Familiar territory can be dangerous
The familiar was certainly dangerous for me. After my epiphany on the interstate, I gave my husband an ultimatum: get help or get lost. Eventually, with the right diagnosis (Bipolar II), medication, therapy, and holistic healing, he got better. But it doesn’t always work out this way. Two key factors in healing are self-awareness and motivation, both of which my husband had. The ultimatum was the tipping point, but he knew he was a mess, and he was tired of being miserable. Thankfully, he was able to heal, and we now enjoy a strong marriage built on a decade of supporting each other through life’s ups and downs. But we could all save ourselves so much suffering if, instead of attempting to heal ourselves by marrying our wounds, we first healed them by other means.
So how do we heal?
Truly healing from trauma requires a two-pronged approach. Traditional therapy is crucial to helping us identify what our issues are and the connections between our childhood wounds and unconscious behaviors. However, it’s not enough. Ever known someone who’s been seeing a shrink for decades without much improvement? That’s because trauma has an energy to it, and we carry that energy within us, mainly in our chakras, until we clear it. Childhood trauma is stored in our first three chakras: the root, sacral, and solar plexus.

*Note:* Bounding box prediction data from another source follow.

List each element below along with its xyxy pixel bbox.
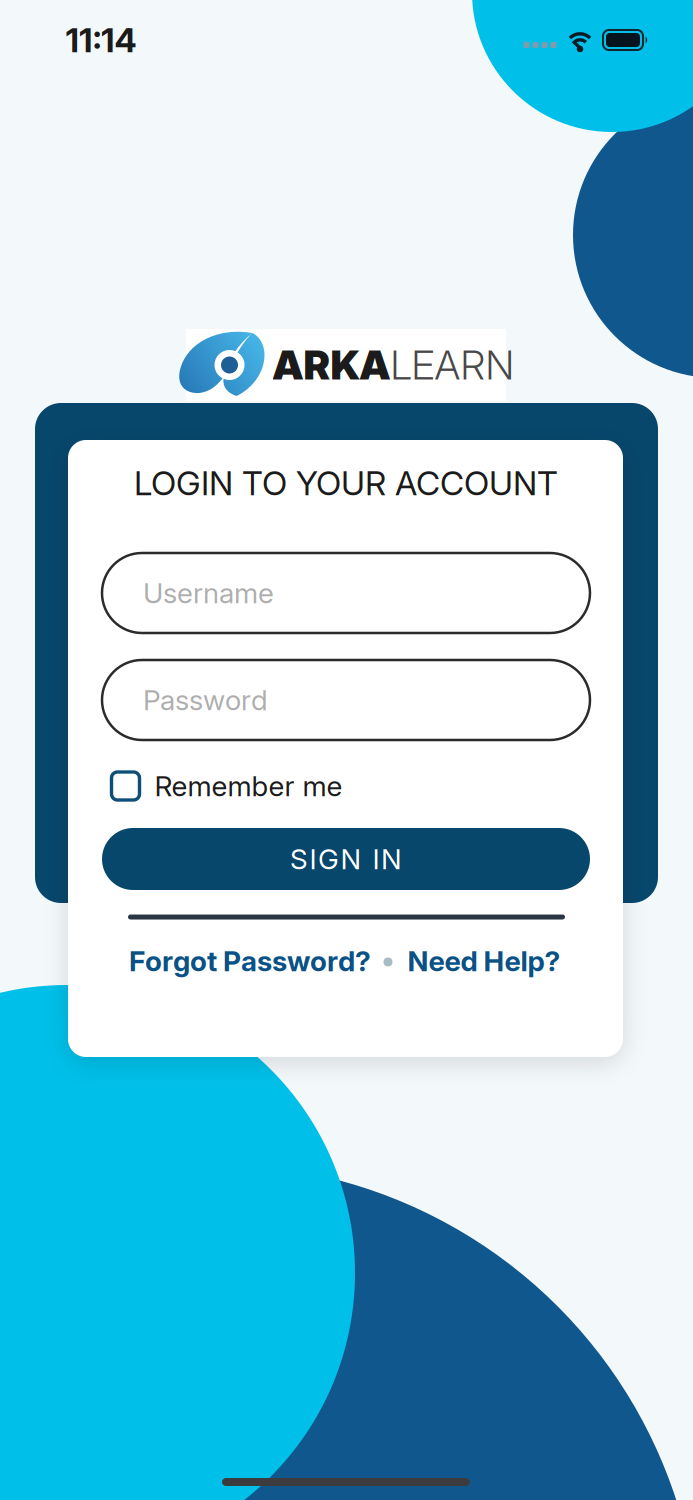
staticText: Need Help? — [408, 944, 560, 978]
button[interactable]: Forgot Password? — [129, 944, 371, 978]
staticText: ARKA — [272, 341, 390, 389]
button[interactable]: Remember me — [112, 770, 342, 802]
button[interactable]: SIGN IN — [102, 828, 590, 890]
staticText: LEARN — [390, 341, 514, 389]
staticText: Username — [143, 576, 274, 610]
staticText: Password — [143, 684, 268, 716]
button[interactable]: Password — [102, 660, 590, 740]
button[interactable]: Username — [102, 553, 590, 633]
staticText: LOGIN TO YOUR ACCOUNT — [134, 463, 558, 503]
staticText: 11:14 — [66, 20, 136, 60]
staticText: Remember me — [154, 770, 342, 802]
staticText: SIGN IN — [290, 842, 402, 876]
button[interactable]: Need Help? — [408, 944, 560, 978]
staticText: Forgot Password? — [129, 944, 371, 978]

Getting the energy from the trauma out of your system
Until that energy is healed, it continues to fuel our unconscious behaviors and causes anxiety, an inability to know ourselves, and a lack of self-confidence (respectively). To clear this energy, we need energy therapy. Acupuncture, emotional freedom technique, and Reiki, just to name a few, all seek to balance our energy and/or remove energy blockages. When looking for a therapist, choose one that has at least a dozen good reviews as well as a Google business listing and/or social media presence. This ensures that they cannot filter out negative reviews.
Once we heal our wounds, we can enter into relationships and are able to spot red flags. And then, we can consciously go about choosing a partner who will mirror our healed selves. It’s key to remember that we’re not just doing this for ourselves, but also for any future children we may have. While “happily ever after” may be the perfect ending for fairy tales, breaking the cycle of dysfunction is the beginning of a reality that we can all achieve.